To prove his point Richards carried out an experiment in Cambridge by providing 13 poems without titles of any kind from the audience. The responses he got to his poems Richards converted this experience by writing the book ‘Practical Criticism’, later on ‘Practical Criticism’ became a literary practice itself.
Richards wanted to prove through the experiment of ‘Practical Criticism’:
1. Documenting the contemporary state of cultural
2. Providing new techniques for responding to poetry
3. Reforming a teaching of literature.
Richards found many mistakes of interpretations and evaluation in the responses of the Cambridge students. He is trying to get at the root of the low level of critical competence, he felt among the educated Cambridge students. Richards notes many obstacles in the responses some of them they are:
a) The difficulty of making out the plain sense of poetry
b) The difficulties of sensuous apprehension of the text
c) The poor imagining capacity
d) Mnemonic irrelevances
e) Stock responses to poetry
f) Sentimentality and emotional approach.

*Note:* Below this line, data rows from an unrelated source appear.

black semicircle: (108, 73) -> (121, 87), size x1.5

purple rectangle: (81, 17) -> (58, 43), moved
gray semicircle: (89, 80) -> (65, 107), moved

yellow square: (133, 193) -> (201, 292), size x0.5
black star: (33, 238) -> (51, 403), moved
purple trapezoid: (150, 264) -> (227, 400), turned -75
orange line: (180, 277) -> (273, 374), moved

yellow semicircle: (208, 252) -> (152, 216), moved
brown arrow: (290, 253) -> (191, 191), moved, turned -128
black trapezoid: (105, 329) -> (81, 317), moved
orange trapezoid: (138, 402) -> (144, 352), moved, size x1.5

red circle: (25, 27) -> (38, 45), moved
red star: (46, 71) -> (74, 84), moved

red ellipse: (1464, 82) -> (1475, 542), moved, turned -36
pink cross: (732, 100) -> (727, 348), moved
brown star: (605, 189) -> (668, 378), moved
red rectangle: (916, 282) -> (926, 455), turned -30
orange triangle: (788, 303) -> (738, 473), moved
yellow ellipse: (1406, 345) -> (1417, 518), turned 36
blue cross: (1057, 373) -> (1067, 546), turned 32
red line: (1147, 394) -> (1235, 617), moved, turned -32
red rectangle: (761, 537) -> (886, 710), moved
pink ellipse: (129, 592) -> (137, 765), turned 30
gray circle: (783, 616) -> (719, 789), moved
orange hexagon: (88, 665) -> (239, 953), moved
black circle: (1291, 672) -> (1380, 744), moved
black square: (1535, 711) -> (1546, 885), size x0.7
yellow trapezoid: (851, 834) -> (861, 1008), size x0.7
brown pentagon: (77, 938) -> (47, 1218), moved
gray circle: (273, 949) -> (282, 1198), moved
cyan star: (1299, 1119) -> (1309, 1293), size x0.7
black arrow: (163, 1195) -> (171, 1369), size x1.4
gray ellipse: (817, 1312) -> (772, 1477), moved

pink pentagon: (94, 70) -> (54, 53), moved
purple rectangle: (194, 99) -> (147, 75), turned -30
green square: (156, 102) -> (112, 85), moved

Richards believed that the readers of the poetry should be trained to have the proper responses, for this he recommended the historical and contextual reading of the text. He considered the text as an ‘autonomous entity’ which was the basic principle of the new critics. He believed that the quality of communication between the persons and the level of discussion among them can be improved “by conscious and deliberate effort to master language”, language and its syntax became the focal points for interpretations, and correct understanding of the text was goal.
‘Practical Criticism’ got prominence as a literary theory among the Anglo-American critical traditions, it calls for a careful attention to every detail of a text, it concentrates on the principle that “A literary text is like a living organism functions through the interaction of all its constituent parts”. In ‘Practical Criticism’ Richards carefully distinguishes between ‘Sense’, ‘Feeling’, ‘Tone’, and ‘Intention’ of a text. Richards analysis of a specific text in the ‘Practical Criticism’ was his original idea because it rejected all the other aspects of aesthetics and concentrated on the text as it exist on its own.
To conclude, ‘Practical Criticism’ have opened up the new ways of theory and practice for the future critics and criticism.